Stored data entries
= = =

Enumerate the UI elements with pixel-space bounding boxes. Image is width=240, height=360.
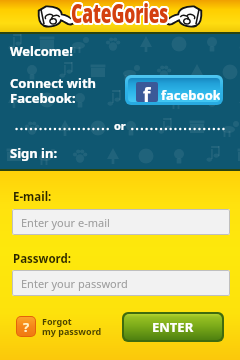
staticText: CateGories (71, 0, 168, 28)
staticText: or (114, 118, 126, 133)
staticText: E-mail: (13, 189, 52, 205)
staticText: Welcome! (10, 42, 73, 60)
staticText: Sign in: (10, 144, 58, 162)
staticText: CateGories (71, 0, 168, 24)
button[interactable]: ? (16, 315, 102, 337)
staticText: facebook (161, 86, 220, 102)
staticText: CateGories (71, 0, 168, 27)
staticText: CateGories (70, 0, 167, 26)
staticText: CateGories (72, 0, 170, 26)
staticText: CateGories (70, 0, 168, 26)
staticText: CateGories (70, 0, 168, 25)
staticText: CateGories (72, 0, 169, 27)
staticText: ENTER (152, 318, 194, 336)
staticText: CateGories (72, 0, 170, 27)
button[interactable]: Enter your e-mail (12, 209, 230, 235)
staticText: CateGories (71, 0, 168, 26)
staticText: CateGories (70, 0, 168, 24)
staticText: f (143, 82, 151, 102)
staticText: CateGories (72, 0, 169, 24)
button[interactable]: ENTER (122, 312, 224, 342)
staticText: CateGories (70, 0, 168, 28)
staticText: Forgot my password (42, 315, 102, 337)
staticText: CateGories (70, 0, 168, 27)
staticText: Connect with Facebook: (10, 74, 96, 107)
staticText: CateGories (71, 0, 168, 25)
staticText: Enter your password (21, 276, 128, 291)
staticText: CateGories (70, 0, 167, 27)
staticText: ? (23, 318, 30, 336)
button[interactable]: Enter your password (12, 270, 230, 296)
staticText: CateGories (72, 0, 169, 28)
button[interactable]: f (125, 75, 223, 105)
staticText: CateGories (72, 0, 169, 26)
staticText: Password: (13, 251, 72, 267)
staticText: Enter your e-mail (21, 215, 110, 230)
staticText: CateGories (72, 0, 170, 25)
staticText: CateGories (72, 0, 169, 25)
staticText: CateGories (70, 0, 167, 25)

= = =

INSTRUCTIONS TO FOLLOW: The entries above are to be printed again word for word, with every picture removed.

ANSWER SECTION:
Enumerate the UI elements with pixel-space bounding boxes. Image is width=240, height=360.
staticText: CateGories (71, 0, 168, 28)
staticText: or (114, 118, 126, 133)
staticText: E-mail: (13, 189, 52, 205)
staticText: Welcome! (10, 42, 73, 60)
staticText: Sign in: (10, 144, 58, 162)
staticText: CateGories (71, 0, 168, 24)
button[interactable]: ? (16, 315, 102, 337)
staticText: facebook (161, 86, 220, 102)
staticText: CateGories (71, 0, 168, 27)
staticText: CateGories (70, 0, 167, 26)
staticText: CateGories (72, 0, 170, 26)
staticText: CateGories (70, 0, 168, 26)
staticText: CateGories (70, 0, 168, 25)
staticText: CateGories (72, 0, 169, 27)
staticText: ENTER (152, 318, 194, 336)
staticText: CateGories (72, 0, 170, 27)
button[interactable]: Enter your e-mail (12, 209, 230, 235)
staticText: CateGories (71, 0, 168, 26)
staticText: CateGories (70, 0, 168, 24)
staticText: f (143, 82, 151, 102)
staticText: CateGories (72, 0, 169, 24)
button[interactable]: ENTER (122, 312, 224, 342)
staticText: CateGories (70, 0, 168, 28)
staticText: Forgot my password (42, 315, 102, 337)
staticText: CateGories (70, 0, 168, 27)
staticText: Connect with Facebook: (10, 74, 96, 107)
staticText: CateGories (71, 0, 168, 25)
staticText: Enter your password (21, 276, 128, 291)
staticText: CateGories (70, 0, 167, 27)
staticText: ? (23, 318, 30, 336)
button[interactable]: Enter your password (12, 270, 230, 296)
staticText: CateGories (72, 0, 169, 28)
button[interactable]: f (125, 75, 223, 105)
staticText: CateGories (72, 0, 169, 26)
staticText: Password: (13, 251, 72, 267)
staticText: Enter your e-mail (21, 215, 110, 230)
staticText: CateGories (72, 0, 170, 25)
staticText: CateGories (72, 0, 169, 25)
staticText: CateGories (70, 0, 167, 25)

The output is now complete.